Using a business model that wasn't self-sufficient - whether VC money, or
loss-leader money, or similar - meant that easy streaming stoked a demand and
a sense of entitlement in the consumer. Then later, that sense of demand was
used as justification to say "Welp, I guess the genie is out of the bottle"
and then ask for songwriting organizations to agree to shit fees.

Moral hazard - a risky action was took, when the actual risk was borne by
those (the songwriters) other than the people taking the action (Spotify etc).

It's unethical. Saying so is not a failure to accept reality, of course it
happened, but it doesn't make it any more ethical. It was a cultural failure
and there's a huge counterfactual that is out there that people cannot easily
accept - the large amounts of quality, life-changing music that went
unwritten.

------
Animats
The end of pay streaming music may be coming to an end. The commercial music
streaming industry generates less US revenue than vinyl.
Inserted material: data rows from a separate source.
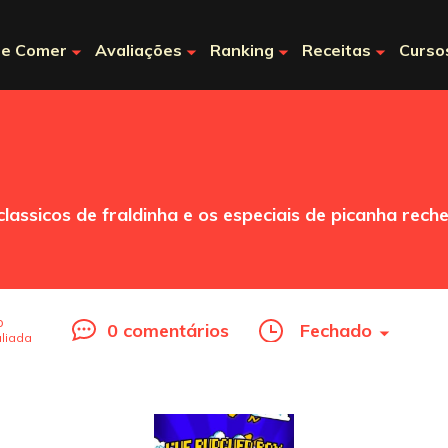
e Comer
Avaliações
Ranking
Receitas
Curso
sicos de fraldinha e os especiais de picanha reche
o
0 comentários
Fechado
liada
What would kill streaming music? A court decision against Google that made
them take down all pirated music, or pay vast amounts to the music industry.
As long as most music is on Youtube, not much else matters.

------
toast0
Even in the UK where you need to pay to watch over the air TV, FM radio is
free and has music. Choices are limited, and advertisements are invasive, but
it provides a baseline experience.

------
meeper16
I remember it beginning with a company called SeeqPod, those were the days!

------
mrep
Betteridge's law of headlines: "Any headline that ends in a question mark can
be answered by the word no"

I think he is missing the key point of advertised streaming too. It's just
plain old price discrimination. If there was no outlet for free advertised
streaming, than most people would simply just pirate it. This way, they are at
least making some money off of those people.